Still, it’s written into the bill that the 75-25 standard will be met provided that the higher education board and the University of Massachusetts Board of Trustees “shall request, as part of their annual budget request, the appropriate funding to meet the requirements.” Although state funding for higher education is likely to increase in this year, it’s entirely unclear whether the bump will be enough for state colleges to support many more tenure-track faculty lines.

Funding is one of the major reasons that a 75-25 law that’s governed California community colleges since 1988 is largely ineffective. John Martin, an adjunct instructor of history at Shasta and Butte Colleges and head of the California Part-Time Faculty Association, a nonunion group for adjunct instructors across the state’s vast community college system, said statewide averages hover at about 50 percent part-time and full-time faculty.

“Even though it’s mandated, it’s still contingent on the budget -- if it’s not funded, they can’t enforce it,” Martin said, adding that reverence for the law varies among the 71 college districts, which maintain a great deal of authority in how they allocate funds. “We all know money is a big issue here [and] community colleges are always the stepchild of any budget.”

Beyond issues of funding and enforcement, quotas also are controversial among adjuncts. While some part-timers support them, others say quotas merely cement a two-track faculty system they see as broken beyond repair.

Betsy Smith, who retired this semester from longtime part-time work as an English as a second language instructor at Cape Cod Community College in Massachusetts (which is not part of the state college system, but whose faculty union is affiliated with the same parent organization), said the 15 percent rule and the 75-25 standard “create a permanent underclass of faculty.”

Instead, Smith said, “What we need to do is abolish contingency -- we need to allow for part-time work, and all work should be fully fractional.” That means that a teacher -- any teacher -- shouldering 40 percent of a full course load should be paid 40 percent of a full salary and benefits, and be expected to perform 40 percent of additional duties, such as service, she said. Anything else perpetuates “an exploitative system, even if we’re reducing it. It’s just not the way to go.”

Maria Maisto, president of the New Faculty Majority, a national adjunct advocacy organization, said she thought it was important for the Massachusetts union to challenge the state college system’s efforts to “circumvent” the collective bargaining agreement. At the same time, she said, it’s also up to the union to decide whether the 15 percent cap “furthers an overall objective of creating more full-time positions to which current part-time faculty members would have primary, guaranteed access.” Similar to Smith’s argument, which is popular among adjunct activists, Maisto said the union also might ask whether the 15 percent cap addresses “the need for part-timers to have fully prorated compensation.”

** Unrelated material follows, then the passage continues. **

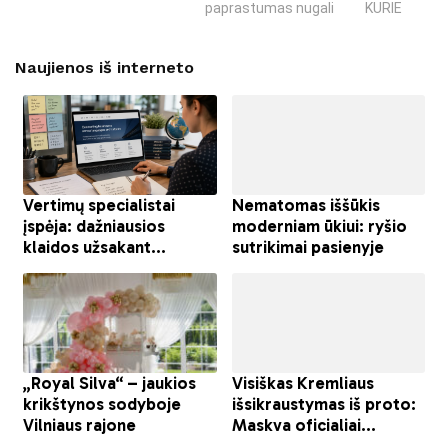
paprastumas nugali
KURIE SUKRĖT
Naujienos iš interneto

O’Donnell, the head of the Massachusetts union, said that he would have “no problem” with part-time faculty members being paid prorated salaries with benefits. Reiterating that such a proposal had gone nowhere in contract negotiations with the system, he said he thought the 15 percent rule was at least doing some good.

“The alternative is to have no language, and 100 percent part-time faculty with no health benefits, which is how this country looks like it’s going,” O’Donnell said. He noted that at least one college was responding seriously to the compliance issue by working with the union to replace retiring full-time faculty members with existing part-time faculty members, as opposed to outside hires.

Martin, of the California Part-Time Faculty Association, said he didn’t strongly oppose the 75-25 standard in his state, but that it does little to help adjuncts.

“My issue is that it doesn’t really do anything for us -- we’re still fighting for equality, for parity, for due process, for seniority,” he said. “Let’s say in a perfect world there is 75 percent full-time faculty. What about the other 25 percent? Are they still going to get treated like Walmart or McDonald’s employees?”